Stored data entries:
◇ ◇ ◇ ◇ ◇ ◇ ◇

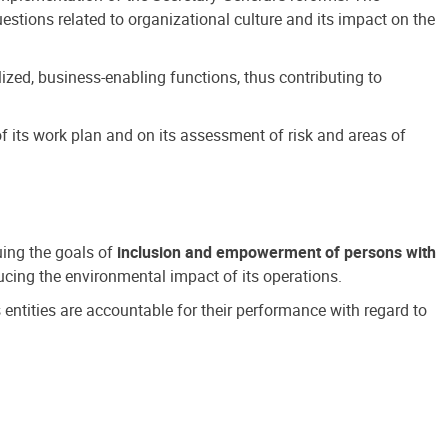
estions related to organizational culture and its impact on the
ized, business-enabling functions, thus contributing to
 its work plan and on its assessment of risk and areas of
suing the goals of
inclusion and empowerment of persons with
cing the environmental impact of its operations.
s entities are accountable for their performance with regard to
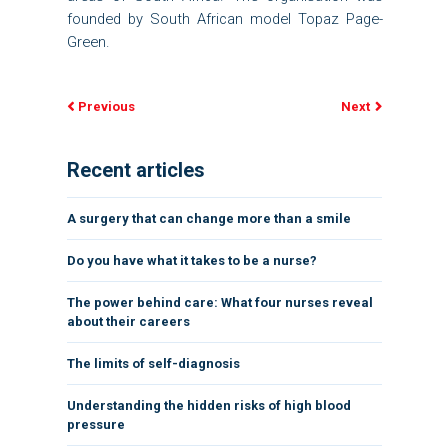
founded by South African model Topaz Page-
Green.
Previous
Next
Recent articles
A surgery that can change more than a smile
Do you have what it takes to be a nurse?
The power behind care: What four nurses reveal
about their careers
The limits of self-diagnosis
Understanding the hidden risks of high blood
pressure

◇ ◇ ◇ ◇ ◇ ◇ ◇

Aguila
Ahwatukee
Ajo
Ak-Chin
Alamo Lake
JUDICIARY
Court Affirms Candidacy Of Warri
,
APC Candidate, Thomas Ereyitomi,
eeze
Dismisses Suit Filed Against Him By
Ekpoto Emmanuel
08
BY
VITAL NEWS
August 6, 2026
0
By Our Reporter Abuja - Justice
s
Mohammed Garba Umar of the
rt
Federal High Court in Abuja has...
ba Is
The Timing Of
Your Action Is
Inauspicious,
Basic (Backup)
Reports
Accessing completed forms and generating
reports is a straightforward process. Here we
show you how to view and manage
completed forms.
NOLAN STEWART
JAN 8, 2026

◇ ◇ ◇ ◇ ◇ ◇ ◇

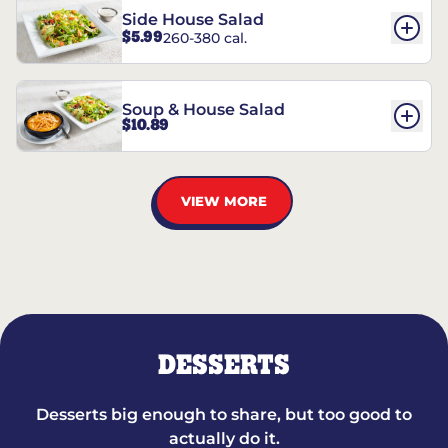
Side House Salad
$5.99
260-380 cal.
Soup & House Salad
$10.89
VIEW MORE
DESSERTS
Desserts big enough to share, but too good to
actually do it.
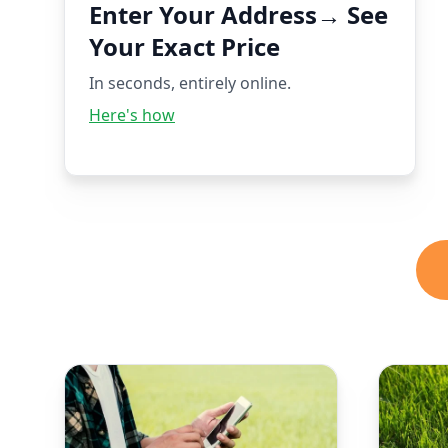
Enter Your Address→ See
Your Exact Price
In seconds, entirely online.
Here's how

◇ ◇ ◇ ◇ ◇ ◇ ◇

Exercise details: With pictures omitted, repeat the entries above word for word from the line holding "estions related to" down to the line holding "A surgery that can change more than a smile", keeping both of those lines.

Answer for the task:
estions related to organizational culture and its impact on the
ized, business-enabling functions, thus contributing to
 its work plan and on its assessment of risk and areas of
suing the goals of
inclusion and empowerment of persons with
cing the environmental impact of its operations.
s entities are accountable for their performance with regard to
founded by South African model Topaz Page-
Green.
Previous
Next
Recent articles
A surgery that can change more than a smile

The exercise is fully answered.